Dataset items:

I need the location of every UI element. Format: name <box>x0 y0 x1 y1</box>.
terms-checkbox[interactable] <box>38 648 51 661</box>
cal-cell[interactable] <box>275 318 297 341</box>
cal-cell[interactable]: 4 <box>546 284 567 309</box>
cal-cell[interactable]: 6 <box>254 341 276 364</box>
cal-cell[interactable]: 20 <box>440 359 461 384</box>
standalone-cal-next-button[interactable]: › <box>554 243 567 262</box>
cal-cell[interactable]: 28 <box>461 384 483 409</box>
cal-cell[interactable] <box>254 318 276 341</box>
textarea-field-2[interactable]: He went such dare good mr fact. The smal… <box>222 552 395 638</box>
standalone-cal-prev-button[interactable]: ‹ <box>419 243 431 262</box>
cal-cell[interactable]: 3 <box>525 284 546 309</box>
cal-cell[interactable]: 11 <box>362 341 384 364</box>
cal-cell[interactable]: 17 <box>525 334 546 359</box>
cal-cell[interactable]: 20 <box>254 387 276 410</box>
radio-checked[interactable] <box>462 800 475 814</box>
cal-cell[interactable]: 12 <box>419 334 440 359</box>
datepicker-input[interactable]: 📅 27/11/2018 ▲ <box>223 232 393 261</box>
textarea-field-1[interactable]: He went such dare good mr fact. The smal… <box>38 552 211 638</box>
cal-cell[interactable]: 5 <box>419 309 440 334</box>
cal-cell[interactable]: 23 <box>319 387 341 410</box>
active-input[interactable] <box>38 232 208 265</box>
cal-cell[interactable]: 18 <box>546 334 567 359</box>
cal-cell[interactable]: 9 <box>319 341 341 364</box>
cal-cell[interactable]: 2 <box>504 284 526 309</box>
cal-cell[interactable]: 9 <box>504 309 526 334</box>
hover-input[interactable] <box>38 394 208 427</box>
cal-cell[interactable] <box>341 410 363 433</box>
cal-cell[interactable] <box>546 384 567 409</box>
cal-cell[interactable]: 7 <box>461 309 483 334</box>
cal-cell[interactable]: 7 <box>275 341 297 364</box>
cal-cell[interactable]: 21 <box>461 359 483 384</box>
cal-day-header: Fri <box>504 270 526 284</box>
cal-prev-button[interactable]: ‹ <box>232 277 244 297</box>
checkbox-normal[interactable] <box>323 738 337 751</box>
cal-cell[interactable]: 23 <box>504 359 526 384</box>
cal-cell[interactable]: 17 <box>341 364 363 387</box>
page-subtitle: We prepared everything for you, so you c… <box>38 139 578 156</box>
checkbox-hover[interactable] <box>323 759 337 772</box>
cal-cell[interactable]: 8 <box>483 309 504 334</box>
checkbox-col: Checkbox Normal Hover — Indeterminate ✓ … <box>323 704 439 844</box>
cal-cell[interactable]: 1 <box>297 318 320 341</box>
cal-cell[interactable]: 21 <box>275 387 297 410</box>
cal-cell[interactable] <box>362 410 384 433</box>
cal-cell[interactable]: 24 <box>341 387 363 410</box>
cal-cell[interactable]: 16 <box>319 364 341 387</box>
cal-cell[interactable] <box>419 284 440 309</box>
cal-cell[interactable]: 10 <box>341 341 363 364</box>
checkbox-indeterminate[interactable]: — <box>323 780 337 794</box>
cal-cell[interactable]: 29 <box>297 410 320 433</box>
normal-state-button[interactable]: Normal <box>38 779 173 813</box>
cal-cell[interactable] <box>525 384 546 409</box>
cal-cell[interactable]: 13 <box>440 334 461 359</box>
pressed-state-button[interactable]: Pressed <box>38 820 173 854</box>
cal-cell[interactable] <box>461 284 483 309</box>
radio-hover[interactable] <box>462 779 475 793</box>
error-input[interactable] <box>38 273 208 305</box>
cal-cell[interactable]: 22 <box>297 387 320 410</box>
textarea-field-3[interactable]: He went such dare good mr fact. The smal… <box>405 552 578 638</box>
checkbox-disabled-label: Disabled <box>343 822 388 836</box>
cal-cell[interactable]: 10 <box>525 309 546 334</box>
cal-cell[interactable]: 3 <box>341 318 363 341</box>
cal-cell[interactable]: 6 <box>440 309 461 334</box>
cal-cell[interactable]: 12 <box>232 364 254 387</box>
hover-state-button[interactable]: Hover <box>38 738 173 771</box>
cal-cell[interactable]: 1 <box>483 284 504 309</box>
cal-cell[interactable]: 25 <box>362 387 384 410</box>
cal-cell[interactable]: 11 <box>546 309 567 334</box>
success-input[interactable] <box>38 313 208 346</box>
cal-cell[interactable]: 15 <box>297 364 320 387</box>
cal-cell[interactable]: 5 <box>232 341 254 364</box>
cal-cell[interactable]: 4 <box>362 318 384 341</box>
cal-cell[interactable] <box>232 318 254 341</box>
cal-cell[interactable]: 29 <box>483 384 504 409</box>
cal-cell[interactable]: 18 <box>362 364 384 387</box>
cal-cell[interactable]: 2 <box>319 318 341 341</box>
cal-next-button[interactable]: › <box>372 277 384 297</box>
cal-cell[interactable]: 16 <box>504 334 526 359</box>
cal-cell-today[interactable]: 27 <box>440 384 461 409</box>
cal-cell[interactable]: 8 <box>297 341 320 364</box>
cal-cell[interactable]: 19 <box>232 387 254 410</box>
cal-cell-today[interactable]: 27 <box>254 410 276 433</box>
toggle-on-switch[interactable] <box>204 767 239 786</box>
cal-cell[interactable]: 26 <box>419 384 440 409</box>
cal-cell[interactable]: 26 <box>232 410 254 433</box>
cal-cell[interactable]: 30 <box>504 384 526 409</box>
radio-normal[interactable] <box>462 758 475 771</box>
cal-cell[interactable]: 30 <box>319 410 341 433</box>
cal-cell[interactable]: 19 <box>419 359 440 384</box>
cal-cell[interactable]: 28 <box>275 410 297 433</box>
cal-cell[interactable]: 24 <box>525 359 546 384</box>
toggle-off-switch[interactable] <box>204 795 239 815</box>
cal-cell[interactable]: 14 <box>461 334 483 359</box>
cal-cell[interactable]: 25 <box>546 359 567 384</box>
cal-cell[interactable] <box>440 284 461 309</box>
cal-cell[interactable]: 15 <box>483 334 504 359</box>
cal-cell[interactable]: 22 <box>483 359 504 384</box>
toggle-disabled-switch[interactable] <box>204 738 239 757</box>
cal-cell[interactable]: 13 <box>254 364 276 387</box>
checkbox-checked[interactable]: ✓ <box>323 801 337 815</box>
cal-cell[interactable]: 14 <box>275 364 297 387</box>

**Instructions to follow**
Your task is to restate every record exactly.

**Solution for this task**
I need the location of every UI element. Format: name <box>x0 y0 x1 y1</box>.
terms-checkbox[interactable] <box>38 648 51 661</box>
cal-cell[interactable] <box>275 318 297 341</box>
cal-cell[interactable]: 4 <box>546 284 567 309</box>
cal-cell[interactable]: 6 <box>254 341 276 364</box>
cal-cell[interactable]: 20 <box>440 359 461 384</box>
standalone-cal-next-button[interactable]: › <box>554 243 567 262</box>
cal-cell[interactable]: 28 <box>461 384 483 409</box>
cal-cell[interactable] <box>254 318 276 341</box>
textarea-field-2[interactable]: He went such dare good mr fact. The smal… <box>222 552 395 638</box>
standalone-cal-prev-button[interactable]: ‹ <box>419 243 431 262</box>
cal-cell[interactable]: 3 <box>525 284 546 309</box>
cal-cell[interactable]: 11 <box>362 341 384 364</box>
cal-cell[interactable]: 17 <box>525 334 546 359</box>
cal-cell[interactable]: 20 <box>254 387 276 410</box>
radio-checked[interactable] <box>462 800 475 814</box>
cal-cell[interactable]: 12 <box>419 334 440 359</box>
datepicker-input[interactable]: 📅 27/11/2018 ▲ <box>223 232 393 261</box>
textarea-field-1[interactable]: He went such dare good mr fact. The smal… <box>38 552 211 638</box>
cal-cell[interactable]: 5 <box>419 309 440 334</box>
cal-cell[interactable]: 23 <box>319 387 341 410</box>
active-input[interactable] <box>38 232 208 265</box>
cal-cell[interactable]: 18 <box>546 334 567 359</box>
cal-cell[interactable]: 9 <box>319 341 341 364</box>
cal-cell[interactable]: 2 <box>504 284 526 309</box>
cal-cell[interactable]: 9 <box>504 309 526 334</box>
hover-input[interactable] <box>38 394 208 427</box>
cal-cell[interactable] <box>341 410 363 433</box>
cal-cell[interactable] <box>546 384 567 409</box>
cal-cell[interactable]: 7 <box>461 309 483 334</box>
cal-cell[interactable]: 7 <box>275 341 297 364</box>
cal-cell[interactable]: 21 <box>461 359 483 384</box>
cal-day-header: Fri <box>504 270 526 284</box>
cal-prev-button[interactable]: ‹ <box>232 277 244 297</box>
checkbox-normal[interactable] <box>323 738 337 751</box>
cal-cell[interactable]: 23 <box>504 359 526 384</box>
cal-cell[interactable]: 17 <box>341 364 363 387</box>
page-subtitle: We prepared everything for you, so you c… <box>38 139 578 156</box>
checkbox-hover[interactable] <box>323 759 337 772</box>
cal-cell[interactable]: 8 <box>483 309 504 334</box>
checkbox-col: Checkbox Normal Hover — Indeterminate ✓ … <box>323 704 439 844</box>
cal-cell[interactable]: 1 <box>297 318 320 341</box>
cal-cell[interactable]: 21 <box>275 387 297 410</box>
cal-cell[interactable] <box>362 410 384 433</box>
cal-cell[interactable]: 24 <box>341 387 363 410</box>
cal-cell[interactable]: 16 <box>319 364 341 387</box>
cal-cell[interactable] <box>419 284 440 309</box>
cal-cell[interactable]: 10 <box>341 341 363 364</box>
checkbox-indeterminate[interactable]: — <box>323 780 337 794</box>
cal-cell[interactable]: 29 <box>297 410 320 433</box>
normal-state-button[interactable]: Normal <box>38 779 173 813</box>
cal-cell[interactable] <box>525 384 546 409</box>
cal-cell[interactable]: 13 <box>440 334 461 359</box>
pressed-state-button[interactable]: Pressed <box>38 820 173 854</box>
cal-cell[interactable] <box>461 284 483 309</box>
radio-hover[interactable] <box>462 779 475 793</box>
error-input[interactable] <box>38 273 208 305</box>
cal-cell[interactable]: 22 <box>297 387 320 410</box>
textarea-field-3[interactable]: He went such dare good mr fact. The smal… <box>405 552 578 638</box>
checkbox-disabled-label: Disabled <box>343 822 388 836</box>
cal-cell[interactable]: 10 <box>525 309 546 334</box>
cal-cell[interactable]: 3 <box>341 318 363 341</box>
cal-cell[interactable]: 6 <box>440 309 461 334</box>
cal-cell[interactable]: 12 <box>232 364 254 387</box>
hover-state-button[interactable]: Hover <box>38 738 173 771</box>
cal-cell[interactable]: 1 <box>483 284 504 309</box>
cal-cell[interactable]: 25 <box>362 387 384 410</box>
cal-cell[interactable]: 11 <box>546 309 567 334</box>
success-input[interactable] <box>38 313 208 346</box>
cal-cell[interactable]: 15 <box>297 364 320 387</box>
cal-cell[interactable]: 5 <box>232 341 254 364</box>
cal-cell[interactable]: 4 <box>362 318 384 341</box>
cal-cell[interactable] <box>232 318 254 341</box>
cal-cell[interactable]: 29 <box>483 384 504 409</box>
cal-cell[interactable]: 18 <box>362 364 384 387</box>
cal-cell[interactable]: 2 <box>319 318 341 341</box>
cal-next-button[interactable]: › <box>372 277 384 297</box>
cal-cell[interactable]: 16 <box>504 334 526 359</box>
cal-cell-today[interactable]: 27 <box>440 384 461 409</box>
cal-cell[interactable]: 8 <box>297 341 320 364</box>
cal-cell[interactable]: 19 <box>232 387 254 410</box>
cal-cell-today[interactable]: 27 <box>254 410 276 433</box>
toggle-on-switch[interactable] <box>204 767 239 786</box>
cal-cell[interactable]: 26 <box>419 384 440 409</box>
cal-cell[interactable]: 26 <box>232 410 254 433</box>
cal-cell[interactable]: 30 <box>504 384 526 409</box>
radio-normal[interactable] <box>462 758 475 771</box>
cal-cell[interactable]: 30 <box>319 410 341 433</box>
cal-cell[interactable]: 19 <box>419 359 440 384</box>
cal-cell[interactable]: 28 <box>275 410 297 433</box>
cal-cell[interactable]: 24 <box>525 359 546 384</box>
toggle-off-switch[interactable] <box>204 795 239 815</box>
cal-cell[interactable]: 14 <box>461 334 483 359</box>
cal-cell[interactable]: 25 <box>546 359 567 384</box>
cal-cell[interactable] <box>440 284 461 309</box>
cal-cell[interactable]: 15 <box>483 334 504 359</box>
cal-cell[interactable]: 22 <box>483 359 504 384</box>
toggle-disabled-switch[interactable] <box>204 738 239 757</box>
cal-cell[interactable]: 13 <box>254 364 276 387</box>
checkbox-checked[interactable]: ✓ <box>323 801 337 815</box>
cal-cell[interactable]: 14 <box>275 364 297 387</box>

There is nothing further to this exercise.